Why spring in Oklahoma totally rocks!Lazuli and painted bunting at the feeder at one time. And she also had indigo buntings, plus an indigo x lazuli hybrid.


Her artwork celebrates the beauty of plants as much as it does that of birds and animals.
Irises from her own garden:
A jack in the pulpit found deep in the Harvard Forest:
When I visited in April, we took an evening walk around the circle of her rural subdivision. The honey locusts were in full bloom. It wasn't just the wine--we were drunk on the Oklahoma spring!


People are fond of saying that everything happens for a reason. Sometimes I believe that, and sometimes that platitude just doesn't fit. The tsunami that hit Banda Aceh, Indonesia in January, 2005 is one thing that didn't need a reason, and can't be glorified or justified with a reason anybody could come up with no matter how convoluted their thinking.

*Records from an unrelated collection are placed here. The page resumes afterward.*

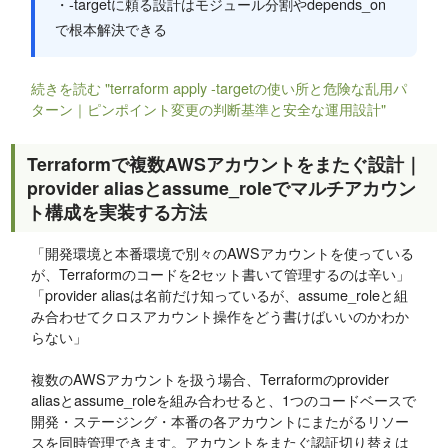
・-targetに頼る設計はモジュール分割やdepends_on
で根本解決できる
続きを読む "terraform apply -targetの使い所と危険な乱用パ
ターン｜ピンポイント変更の判断基準と安全な運用設計"
Terraformで複数AWSアカウントをまたぐ設計｜
provider aliasとassume_roleでマルチアカウン
ト構成を実装する方法
「開発環境と本番環境で別々のAWSアカウントを使っている
が、Terraformのコードを2セット書いて管理するのは辛い」
「provider aliasは名前だけ知っているが、assume_roleと組
み合わせてクロスアカウント操作をどう書けばいいのかわか
らない」
複数のAWSアカウントを扱う場合、Terraformのprovider
aliasとassume_roleを組み合わせると、1つのコードベースで
開発・ステージング・本番の各アカウントにまたがるリソー
スを同時管理できます。アカウントをまたぐ認証切り替えは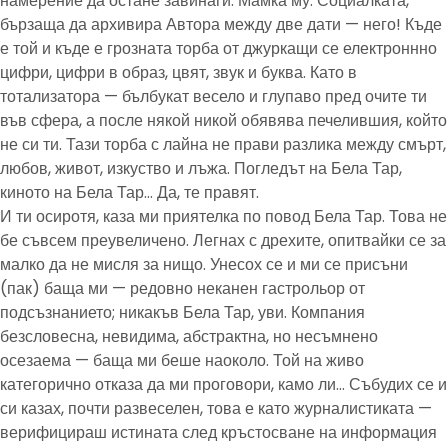
намерение да остане завинаги. Мамка му. Социалката,
бързаща да архивира Автора между две дати — него! Къде
е той и къде е грозната торба от джуркащи се електроннно
цифри, цифри в образ, цвят, звук и буква. Като в
тотализатора — бълбукат весело и глупаво пред очите ти
във сфера, а после някой никой обявява печелившия, който
не си ти. Тази торба с лайна не прави разлика между смърт,
любов, живот, изкуство и лъжа. Погледът на Бела Тар,
киното на Бела Тар… Да, те правят.
И ти осиротя, каза ми приятелка по повод Бела Тар. Това не
бе съвсем преувеличено. Легнах с дрехите, опитвайки се за
малко да не мисля за нищо. Унесох се и ми се присъни
(пак) баща ми — редовно неканен гастрольор от
подсъзнанието; никакъв Бела Тар, уви. Компания
безсловесна, невидима, абстрактна, но несъмнено
осезаема — баща ми беше наоколо. Той на живо
категорично отказа да ми проговори, камо ли… Събудих се и
си казах, почти развеселен, това е като журналистиката —
верифицираш истината след кръстосване на информация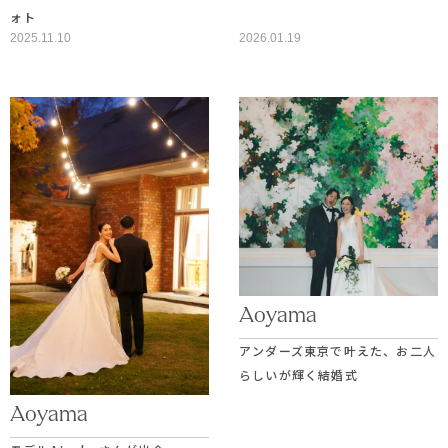
ォト
2025.11.10
2026.01.19
Aoyama
アンダーズ東京で叶えた、お二人
らしいが輝く結婚式
Aoyama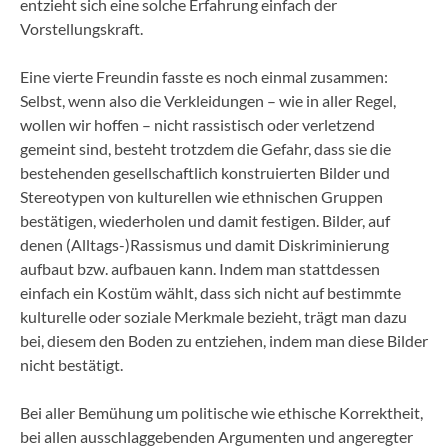
entzieht sich eine solche Erfahrung einfach der
Vorstellungskraft.
Eine vierte Freundin fasste es noch einmal zusammen:
Selbst, wenn also die Verkleidungen – wie in aller Regel,
wollen wir hoffen – nicht rassistisch oder verletzend
gemeint sind, besteht trotzdem die Gefahr, dass sie die
bestehenden gesellschaftlich konstruierten Bilder und
Stereotypen von kulturellen wie ethnischen Gruppen
bestätigen, wiederholen und damit festigen. Bilder, auf
denen (Alltags-)Rassismus und damit Diskriminierung
aufbaut bzw. aufbauen kann. Indem man stattdessen
einfach ein Kostüm wählt, dass sich nicht auf bestimmte
kulturelle oder soziale Merkmale bezieht, trägt man dazu
bei, diesem den Boden zu entziehen, indem man diese Bilder
nicht bestätigt.
Bei aller Bemühung um politische wie ethische Korrektheit,
bei allen ausschlaggebenden Argumenten und angeregter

But I would like to think that my trip to Oklahoma to appreciate all that Debby and Mike have done to make the world more beautiful had a reason. I feel blessed that I experienced that, blessed to have seen the gardens and listened to the waterfall and slept under their roof, blessed to have nosed around her upstairs studio and peeked into the flat files full of her paintings and drawings.

Blessed to have walked out that evening to put our noses to the honey locust blossoms, blessed to have witnessed it all.

Tuesday, June 1, 2010

Prairie Dog Interlude


iPhone photo by Debby Kaspari

I've gone on at length on this blog about prairie dogs. About what we've done to their populations--brought them to the brink of extinction--and about what we continue to do--poison, shoot, trap and even vacuum them into oblivion. I can't talk about that now; my heart is heavy enough. That's what the links are for, if you'd like to learn more. No, I'm going to celebrate them here, just roll around with them for a little while, if that's all right with you.

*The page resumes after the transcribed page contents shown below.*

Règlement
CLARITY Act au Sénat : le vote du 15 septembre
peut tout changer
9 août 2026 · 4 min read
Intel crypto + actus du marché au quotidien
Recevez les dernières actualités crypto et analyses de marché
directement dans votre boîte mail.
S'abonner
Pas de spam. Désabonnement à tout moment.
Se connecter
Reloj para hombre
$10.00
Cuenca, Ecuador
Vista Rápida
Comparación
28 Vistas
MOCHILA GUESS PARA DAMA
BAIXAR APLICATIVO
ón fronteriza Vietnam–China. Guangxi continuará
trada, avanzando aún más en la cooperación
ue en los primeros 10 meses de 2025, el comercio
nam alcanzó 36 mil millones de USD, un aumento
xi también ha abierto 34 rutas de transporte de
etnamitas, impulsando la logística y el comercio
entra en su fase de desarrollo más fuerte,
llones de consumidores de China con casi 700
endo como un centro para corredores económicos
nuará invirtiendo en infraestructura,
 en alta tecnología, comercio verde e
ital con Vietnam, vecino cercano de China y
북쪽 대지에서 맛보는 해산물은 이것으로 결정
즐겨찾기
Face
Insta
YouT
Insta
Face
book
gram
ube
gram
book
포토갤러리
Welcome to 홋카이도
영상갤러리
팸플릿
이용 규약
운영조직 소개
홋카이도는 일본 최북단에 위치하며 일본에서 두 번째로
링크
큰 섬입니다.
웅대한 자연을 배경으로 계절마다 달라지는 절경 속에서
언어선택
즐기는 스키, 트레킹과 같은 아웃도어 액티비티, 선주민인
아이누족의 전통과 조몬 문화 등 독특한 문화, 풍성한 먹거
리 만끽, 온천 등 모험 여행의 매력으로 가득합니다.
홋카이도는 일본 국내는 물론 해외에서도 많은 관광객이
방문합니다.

Being a heavily persecuted animal, prairie dogs are normally unapproachable. The only way to see them well is in a protected situation, as at Oklahoma's Wichita Mountains Wildlife Refuge. These dogs are extremely well-acclimated to humans, perhaps too well-acclimated! They looove humans and their junk food fixes, oh yes they do.

Zick knows a photo op when she sees one. Plopping myself down at the side of the prairie dog viewing parking lot must've said, "She's got FOOD!" to the boss prairie dogs with the prime territories in the Cheeto zone. They galloped over to investigate.

Oh, God. Here they come. I may keel over from cuteness.


The first order of business when mobbed by wild rodents is to keep your fingers up and out of the way. Rodents would just as soon bite you as look at you. That's how they discover if your finger is made of flesh or corn syrup solids.

All the photos below of me mobbed by prairie dogs by Timothy Ryan. Thank you, Timmers!

I dunno. You think this woman is getting good mileage out of her rabies vaccinations? Yeah, me too.

Well, hello, little guy. You are some cute.

I'm sorry. The sign says I shouldn't feed you.

It says that people food makes your hair fall out, among other things. I can add that it makes you really fat.

Phooey! Just hand over the almonds and nobody gets hurt.

The dogs showed their disdain for my stance with a deposit. Murr, this pair's for you.